Part three of a five-part series detailing a personal journey into planning for the later years of life precipitated by my father-in-law’s abrupt move to a personal care home.
Asset Planning - 5/31/12
How is your house titled? After my mother-in-law passed away, my father-in-law titled the house in his name and that of his three children with right of survivorship. It seemed an easy solution, but it still leaves a quarter of the home as a personal asset, not to mention potential gift tax consequences. Titling in the name of a revocable trust is a better option. The property will avoid probate and be distributed according to the terms of the trust after death.
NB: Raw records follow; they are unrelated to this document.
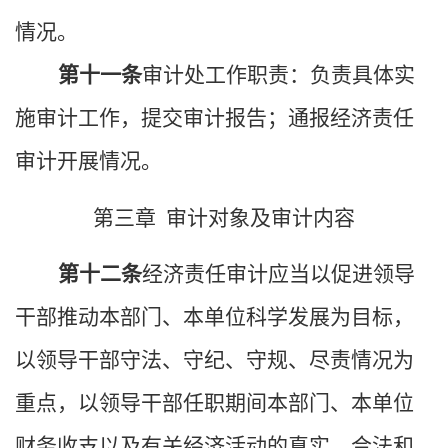
情况。
第十一条
审计处工作职责：负责具体实
施审计工作，提交审计报告；通报经济责任
审计开展情况。
第三章 审计对象及审计内容
第十二条
经济责任审计应当以促进领导
干部推动本部门、本单位科学发展为目标，
以领导干部守法、守纪、守规、尽责情况为
重点，以领导干部任职期间本部门、本单位
财务收支以及有关经济活动的真实、合法和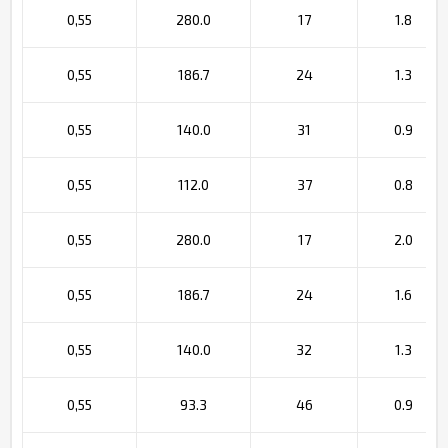
0,55
280.0
17
1.8
0,55
186.7
24
1.3
0,55
140.0
31
0.9
0,55
112.0
37
0.8
0,55
280.0
17
2.0
0,55
186.7
24
1.6
0,55
140.0
32
1.3
0,55
93.3
46
0.9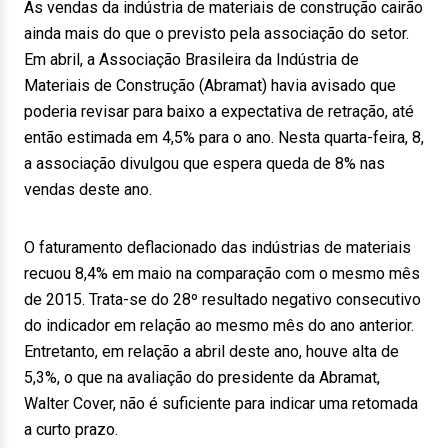
As vendas da indústria de materiais de construção cairão
ainda mais do que o previsto pela associação do setor.
Em abril, a Associação Brasileira da Indústria de
Materiais de Construção (Abramat) havia avisado que
poderia revisar para baixo a expectativa de retração, até
então estimada em 4,5% para o ano. Nesta quarta-feira, 8,
a associação divulgou que espera queda de 8% nas
vendas deste ano.
O faturamento deflacionado das indústrias de materiais
recuou 8,4% em maio na comparação com o mesmo mês
de 2015. Trata-se do 28º resultado negativo consecutivo
do indicador em relação ao mesmo mês do ano anterior.
Entretanto, em relação a abril deste ano, houve alta de
5,3%, o que na avaliação do presidente da Abramat,
Walter Cover, não é suficiente para indicar uma retomada
a curto prazo.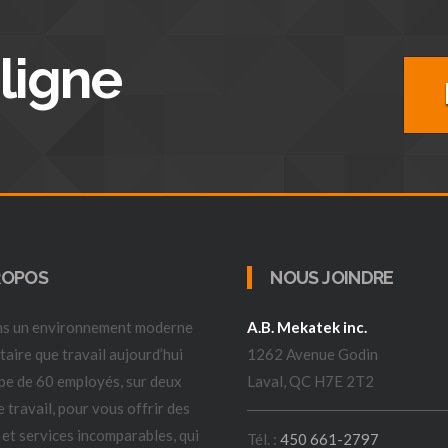
ligne
ROPOS
NOUS JOINDRE
ans un environnement moderne
A.B. Mekatek inc.
itaire que travail aujourd’hui
1262 Avenue Godin
pe de 60 employés, sur deux
Laval, QC H7E 2T2
e travail, pour vous offrir des
 et services incomparables, qui
Tél. :
450 661-2797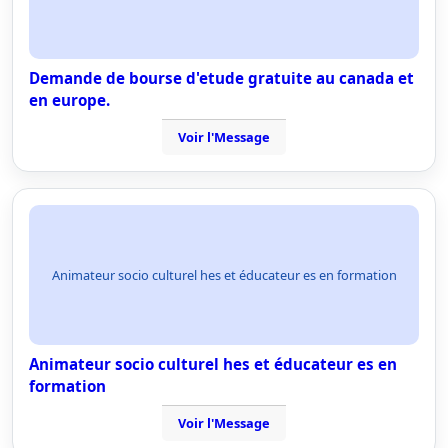
Demande de bourse d'etude gratuite au canada et
en europe.
Voir l'Message
Animateur socio culturel hes et éducateur es en formation
Animateur socio culturel hes et éducateur es en
formation
Voir l'Message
While he is still living, selling the residence held in the trust would not trigger capital gains tax since it was his primary residence. Another choice is an Enhanced Life Estate deed, also known as a “Lady Bird” deed. The owner can live in the residence and retain the right to sell it. Upon his death it transfers directly to his heirs. In Pennsylvania, investigate the life estate deed or Medicaid Asset Protection Trust. These are a simpler choice than establishing a trust. For any option, consult an attorney to ensure it adheres to the laws of your state. Keep in mind any asset transfer may be subject to a Medicaid look-back period of five years.
We are hoping to sell the house, but we all have to agree! When we sell, we will have to pay capital gains taxes. Since we are not eligible for a personal residence deduction, tax will be calculated on the sales price less the cost basis. Dad bought the house in 1953 for $14,900. This is the starting point; add in any commissions, certain closing costs and capital improvements. Keep good records of home improvements. The more basis you can verify, the less tax will be due. If Dad were to pass away before we sell, his portion would get a step up in basis to the date of death value. His 25% would then be divided among his children under rights of survivorship with the new basis. Deeding the property as he did in 2005 locked in a low basis for the rest of us.
Beyond your home, take a look at bank accounts, brokerage, annuity and retirement assets. For non-retirement accounts you can title them payable upon death, also known as Totten Trusts. Simply ask your bank to title the account “in trust for” your beneficiary. For joint accounts, ensure that the accounts are titled with rights of survivorship. Otherwise these assets will transfer by will, subject to probate. Retirement accounts must have beneficiaries. Be careful, especially if your marital or family situation has changed. By law a surviving spouse is the beneficiary of certain qualified accounts. He or she must disclaim if you would like a different beneficiary. Make sure you have secondary beneficiaries named as well or state law could decide where your accounts go. If you have established a living trust, retitle your assets in the name of the trust or make the trust the beneficiary of your accounts.
Do you have art, jewelry, or collectibles? Anything with an appraisable value can be titled or designated by will. Establishing a trust under will can protect the assets until disposition. Charitable donations are another powerful tool. If you’ve been collecting stamps all your life and your heirs have no interest, you can make a charitable donation and get the benefit of a tax deduction now, if structured properly. For instance, Fidelity Charitable will allow you to donate complex assets such as collectibles or even non-publically traded stock. Typically they will sell the asset and apply the proceeds to a donor advised fund for use according to your wishes. For an added benefit, couple that deduction in the year you make a Roth conversion or large retirement distribution to mitigate income tax due.
Mark your calendar to review your trust and beneficiary designations annually to ensure that they still reflect your wishes. Informally, you can write a letter to include with your will, or label those small sentimental belongings. We’re always pleasantly surprised when we find a note my mother-in law left behind, and we know her wishes will be honored.
Material discussed is meant for general illustration and/or informational purposes only and it is not to be construed as tax or legal advice. Please consult your tax or legal professional to determine which direction is best suited for your specific needs.